May 10, 2024May 10, 2024

AI Assistants

“That’s not AI, that’s three IF statements in a trench coat”

“This can’t be happening!” John was stressed out. He stared intently at the screen with bloodshot eyes betraying his failing attempt to hide his all-nighter. He never intended to stay up all night on this coding binge, but he was eager to impress his new team.

Fresh out of college, this was John’s first real project. It had been going exceptionally well and earlier in the night, he was euphoric with the progress. But now he was stuck. The complex logic that had previously worked was no longer delivering the right results with the new test data. What changed? Quickly he began adding debug prints and assertions to narrow in on the defect.

This was going to take several more hours, he thought to himself. Anxiety set in. Just four hours before the demo was scheduled. “Why in the world did I schedule that demo?”

Then it hit him. Didn’t Julie tell him that they had just rolled out a new AI tool for coders? He flipped over to his email inbox and found the announcement. “Step 1: Download this plugin to your IDE.” He followed the steps and soon the plugin came to life. A dropdown menu appeared highlighting quick action features like “Explain this”, “Document this”, “Test this”, and then he saw the new AI gourmet hamburger menu serve up a glorious “Fix this” tile.

“Yes!” Click! He literally held his breath. The AI went to work. A spinning wheel soon started churning out text. It first described the section of code he was debugging, correctly outlining how it was building the result, even complimenting him on the code. Ugh, that’s not helping, he thought. But then the AI assistant added at the end, “However, this one line seems to have an incorrect indentation that could be preventing expected results. Would you like me to fix it (Y/n)?”

John laughed and almost cried as he clicked yes. “Of course! I can’t believe I missed that!” Suddenly, his code was working as expected. He was ready for the demo, even if he was more ready for a good night’s sleep.

—-

Sasha was the departmental wizard. She was the most senior engineer and had more history in the company than anyone else. Need to know how something worked or the history on why it worked the way it did? Just ask Sasha. She probably built it! As she fired up her IDE to start the new project, she smiled. “I’m going to AI the heck out of this” she said to herself. The keyboard exploded to life as her fingers flooded the screen with instructive text. She described the data structures, global settings, APIs and logic required to complete the project. Like magic, classes and functions began to appear in translucent text below her cursor.

“Tab. Tab. Enter.” she verbalized her actions, smiling with each keystroke as code materialized on the screen. The AI assistant was filling in all the code. It was powerful! Quickly scanning the logic, she hummed her approval.

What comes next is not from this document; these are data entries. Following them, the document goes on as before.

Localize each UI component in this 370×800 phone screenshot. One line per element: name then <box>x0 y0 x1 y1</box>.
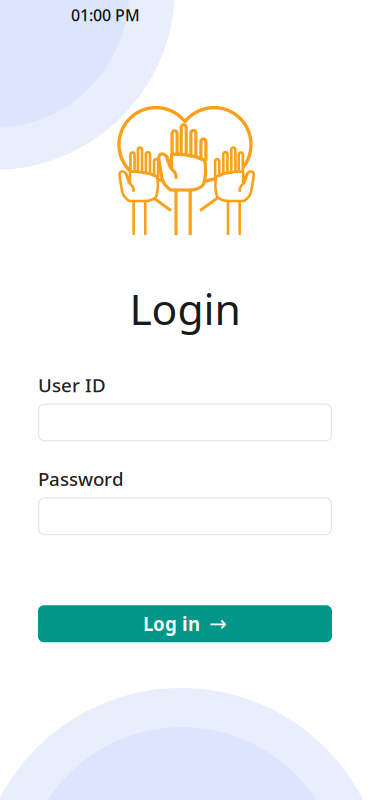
staticText: Login <box>130 280 240 337</box>
staticText: Log in <box>143 611 200 636</box>
staticText: → <box>209 612 227 636</box>
staticText: Password <box>38 466 124 491</box>
staticText: 01:00 PM <box>71 4 140 26</box>
staticText: User ID <box>38 373 106 398</box>
button[interactable]: Log in <box>38 605 332 642</box>
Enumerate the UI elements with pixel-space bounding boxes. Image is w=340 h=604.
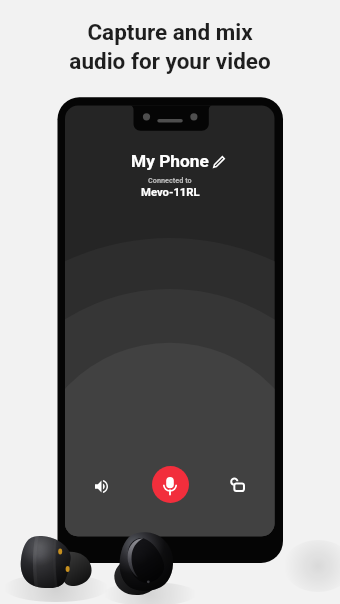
- staticText: My Phone: [131, 151, 209, 171]
- button[interactable]: Speaker volume: [88, 473, 114, 499]
- staticText: Mevo-11RL: [141, 186, 200, 199]
- button[interactable]: Rename device: [208, 151, 230, 173]
- staticText: Connected to: [148, 176, 192, 185]
- staticText: Capture and mix audio for your video: [0, 19, 340, 75]
- button[interactable]: Unlock: [225, 472, 251, 498]
- button[interactable]: Record: [152, 466, 189, 503]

“Nice!” she exclaimed and scrolled down and entered more instructive comments, again followed by the AI assistant quickly filling out the details. She made some minor changes to variables to match the company style. The AI adapted and started using the same style in the next coding blocks.

Sasha shook her head, “This is just brilliant,” she laughed. Further down she began writing the complex logic to complete the project. The AI didn’t get all of it right. But it was easy to tweak the changes she needed. She occasionally ignored some of the suggestions from the AI but was quick to accept the suggestions that would hydrate data structures when she needed them, removing that tedium and making it easier for her to tackle the more difficult sections.

“Done!” Sasha folded her arms and looked at the team around her with a great deal of satisfaction. “It’s working!” This 6-hour job only took 3 hours to complete, thanks to this AI assistant.

—-

Coming soon, to an IDE near you… These new AI assistants are starting to show up everywhere. They are ready to help. They can code, test, debug, and fix. They are always ready to serve. But the question is, are you ready for them?

Well, I don’t know about you, but I’m ready! I first started using GitHub CoPilot for my personal side projects, allowing it to help write code, translate code, review, and even fix my code. Like those fanciful stories above, I’ve been nothing but amazed at this incredible tool and its ability to amplify my efforts. It feels so good, so empowering and expressive.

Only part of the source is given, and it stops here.